▶ **What you should do**
From the data that follows, set down exactly the lines from the one with "Why do we use cookies?" through the one with "en and allow", counting both. Pictures stay out.
= Beginning of Section =
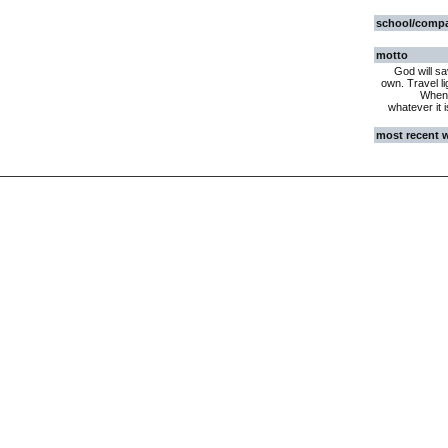
school/comp
motto
God will sa
own. Travel li
When 
whatever it 
most recent 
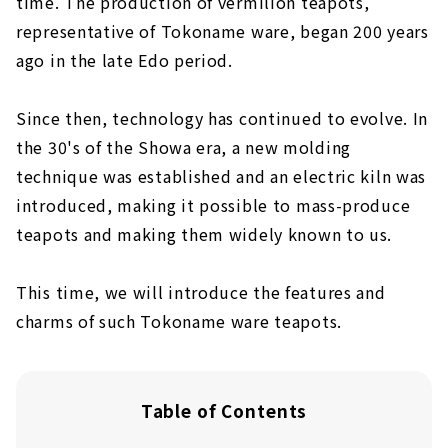
time. The production of vermilion teapots,
representative of Tokoname ware, began 200 years
ago in the late Edo period.
Since then, technology has continued to evolve. In
the 30's of the Showa era, a new molding
technique was established and an electric kiln was
introduced, making it possible to mass-produce
teapots and making them widely known to us.
This time, we will introduce the features and
charms of such Tokoname ware teapots.
Table of Contents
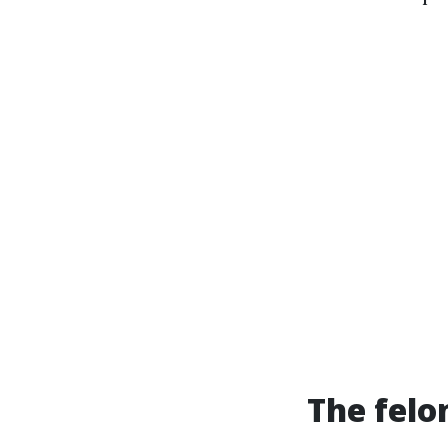
The felo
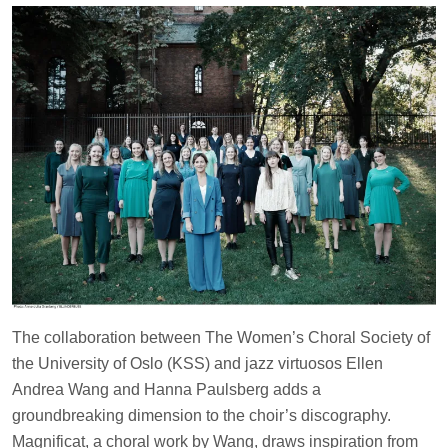
The collaboration between The Women’s Choral Society of
the University of Oslo (KSS) and jazz virtuosos Ellen
Andrea Wang and Hanna Paulsberg adds a
groundbreaking dimension to the choir’s discography.
Magnificat, a choral work by Wang, draws inspiration from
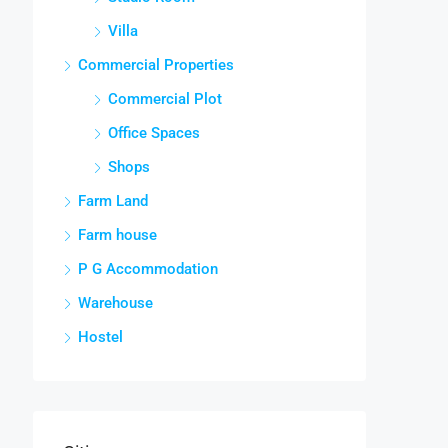
Villa
Commercial Properties
Commercial Plot
Office Spaces
Shops
Farm Land
Farm house
P G Accommodation
Warehouse
Hostel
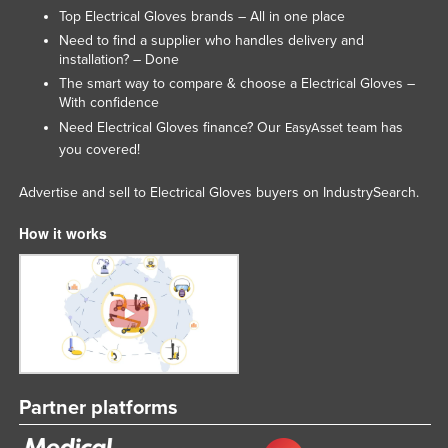
Top Electrical Gloves brands – All in one place
Lithuania
Need to find a supplier who handles delivery and
Luxembourg
installation? – Done
The smart way to compare & choose a Electrical Gloves –
Macedonia
With confidence
Madagascar
Need Electrical Gloves finance? Our
team has
EasyAsset
you covered!
Malawi
Malaysia
Advertise and sell to Electrical Gloves buyers on IndustrySearch.
Maldives
How it works
Mali
Malta
Marshall Islands
Mauritania
Mauritius
Partner platforms
Mexico
Federated States of Micronesia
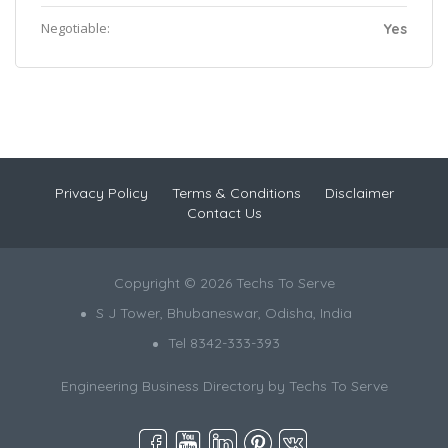
Negotiable:
Yes
Privacy Policy
Terms & Conditions
Disclaimer
Contact Us
Copyright © 2026 Techs To Serve
S J Tower, Bhubaneswar, Odisha, India
Tel 8342-333-393
Engineering Business Directory by
Techs To Serve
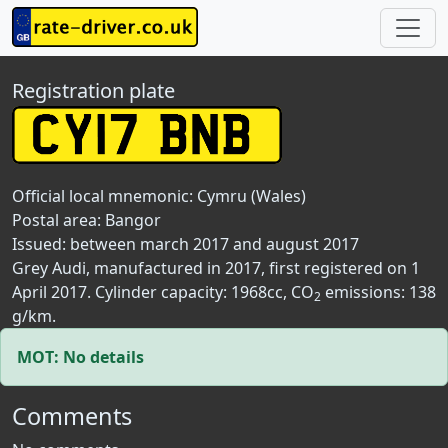
Registration plate
Official local mnemonic:
Cymru (Wales)
Postal area:
Bangor
Issued: between march 2017 and august 2017
Grey Audi, manufactured in 2017, first registered on 1
April 2017. Cylinder capacity: 1968cc, CO
emissions: 138
2
g/km.
MOT: No details
Comments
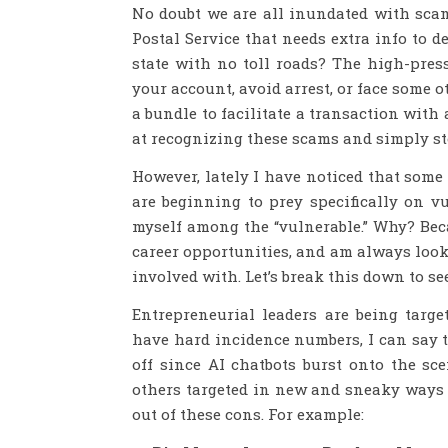
No doubt we are all inundated with scams
Postal Service that needs extra info to d
state with no toll roads? The high-pres
your account, avoid arrest, or face some
a bundle to facilitate a transaction with
at recognizing these scams and simply st
However, lately I have noticed that some
are beginning to prey specifically on v
myself among the “vulnerable.” Why? Beca
career opportunities, and am always look
involved with. Let’s break this down to s
Entrepreneurial leaders are being targ
have hard incidence numbers, I can say t
off since AI chatbots burst onto the sce
others targeted in new and sneaky ways —
out of these cons. For example:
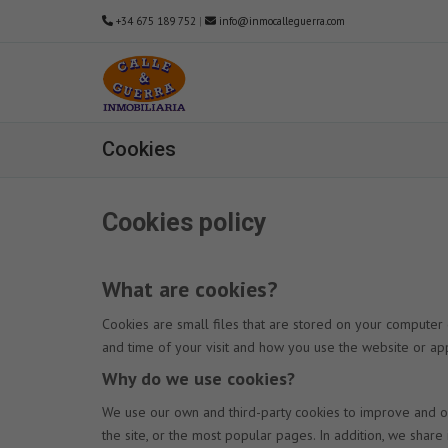
+34 675 189 752
|
info@inmocalleguerra.com
Cookies
Cookies policy
What are cookies?
Cookies are small files that are stored on your computer
and time of your visit and how you use the website or app
Why do we use cookies?
We use our own and third-party cookies to improve and op
the site, or the most popular pages. In addition, we shar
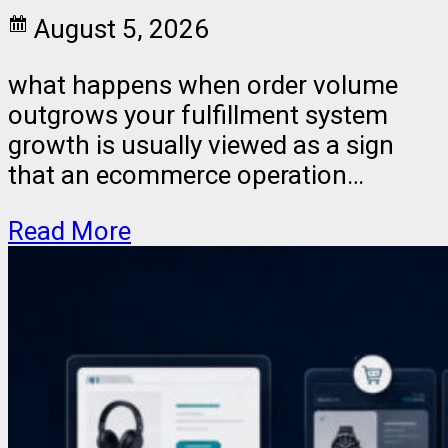
August 5, 2026
what happens when order volume
outgrows your fulfillment system
growth is usually viewed as a sign
that an ecommerce operation…
Read More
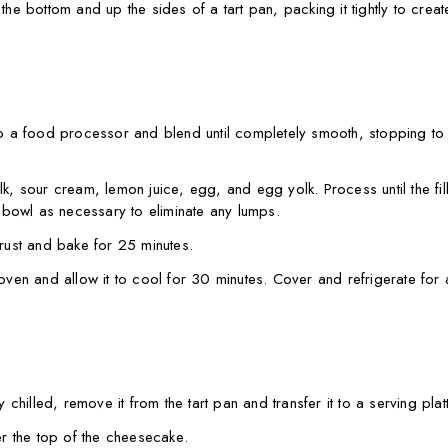
 the bottom and up the sides of a tart pan, packing it tightly to crea
 a food processor and blend until completely smooth, stopping to
 sour cream, lemon juice, egg, and egg yolk. Process until the fill
bowl as necessary to eliminate any lumps.
crust and bake for 25 minutes.
en and allow it to cool for 30 minutes. Cover and refrigerate for a
hilled, remove it from the tart pan and transfer it to a serving platt
r the top of the cheesecake.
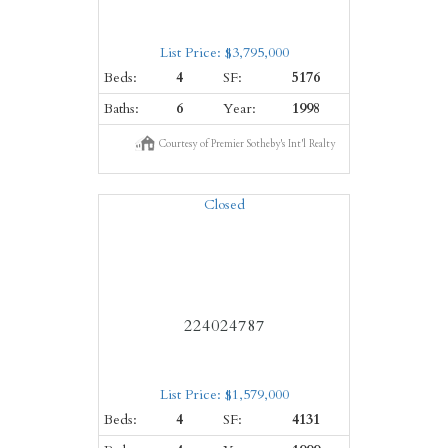
List Price: $3,795,000
Beds:
4
SF:
5176
Baths:
6
Year:
1998
Courtesy of Premier Sotheby's Int'l Realty
Closed
224024787
List Price: $1,579,000
Beds:
4
SF:
4131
= End of Section =
▶ **Result of this task**
Why do we use cookies?
We use our own and third-party cookies to improve and op
the site, or the most popular pages. In addition, we shar
August 5, 2026
what happens when order volume
outgrows your fulfillment system
growth is usually viewed as a sign
that an ecommerce operation…
Read More
 the bottom and up the sides of a tart pan, packing it tightly to crea
 a food processor and blend until completely smooth, stopping to
 sour cream, lemon juice, egg, and egg yolk. Process until the fill
bowl as necessary to eliminate any lumps.
crust and bake for 25 minutes.
en and allow it to cool for 30 minutes. Cover and refrigerate for a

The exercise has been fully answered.